The guy who ended up with my wife used to let female clients (or at least my wife and her friend) hang out in his waiting room, even on days when they weren't scheduled to see him. Now that is narcissistic and bizarre. He was more disturbed than I was at the time, and I was very obsessional and depressed Luckily for me, the women therapists I've seen (and I've only seen women since the guy who took my wife) have been much older and there was no attraction on my part. A good looking younger woman would be hard. But it would still be up to her to set the boundary.

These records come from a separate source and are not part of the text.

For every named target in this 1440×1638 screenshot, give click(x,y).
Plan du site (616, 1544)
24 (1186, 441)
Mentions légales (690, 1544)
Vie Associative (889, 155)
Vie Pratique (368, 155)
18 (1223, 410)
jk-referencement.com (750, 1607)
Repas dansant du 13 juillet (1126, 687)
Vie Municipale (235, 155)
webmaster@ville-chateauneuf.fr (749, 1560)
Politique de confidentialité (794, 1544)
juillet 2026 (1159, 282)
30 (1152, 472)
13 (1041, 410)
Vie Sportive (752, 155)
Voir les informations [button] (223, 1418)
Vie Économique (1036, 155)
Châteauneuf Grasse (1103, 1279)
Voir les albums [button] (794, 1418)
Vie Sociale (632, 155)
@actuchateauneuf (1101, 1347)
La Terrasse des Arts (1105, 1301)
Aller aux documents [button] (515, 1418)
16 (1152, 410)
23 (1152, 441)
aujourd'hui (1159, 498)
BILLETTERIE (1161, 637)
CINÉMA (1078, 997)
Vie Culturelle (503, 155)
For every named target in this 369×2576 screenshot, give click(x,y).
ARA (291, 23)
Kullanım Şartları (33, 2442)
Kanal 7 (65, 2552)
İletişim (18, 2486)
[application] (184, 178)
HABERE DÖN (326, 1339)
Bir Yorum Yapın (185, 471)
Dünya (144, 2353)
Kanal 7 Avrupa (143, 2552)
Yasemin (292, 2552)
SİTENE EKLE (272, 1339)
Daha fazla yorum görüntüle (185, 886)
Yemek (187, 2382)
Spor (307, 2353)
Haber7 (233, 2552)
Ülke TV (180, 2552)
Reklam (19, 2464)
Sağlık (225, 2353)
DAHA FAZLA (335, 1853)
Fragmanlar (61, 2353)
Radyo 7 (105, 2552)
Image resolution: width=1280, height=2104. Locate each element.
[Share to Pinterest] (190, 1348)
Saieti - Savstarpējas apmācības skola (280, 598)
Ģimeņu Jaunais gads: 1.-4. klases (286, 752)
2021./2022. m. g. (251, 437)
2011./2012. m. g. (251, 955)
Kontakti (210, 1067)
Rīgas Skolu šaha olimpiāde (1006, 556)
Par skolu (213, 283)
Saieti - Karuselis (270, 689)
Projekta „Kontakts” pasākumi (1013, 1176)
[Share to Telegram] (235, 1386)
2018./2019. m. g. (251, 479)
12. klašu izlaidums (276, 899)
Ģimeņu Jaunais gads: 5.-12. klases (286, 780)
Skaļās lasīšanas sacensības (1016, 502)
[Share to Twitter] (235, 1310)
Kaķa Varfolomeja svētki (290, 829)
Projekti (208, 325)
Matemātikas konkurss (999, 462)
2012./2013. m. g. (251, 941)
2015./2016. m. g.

Well, that was pretty darned vulnerable of me. I just started posting to this board and I may have shared parts of this story already somewhere else, I don't remember. And this may not fit here. But dating and therapy aren't meant to mix I think. Therapists need to deal with attraction to clients away from the client, and never build personal romantic relationships with those they see. And any therapist who does do that (and god I wish the freak I saw were reading this) needs to go and get a life, outside of the profession.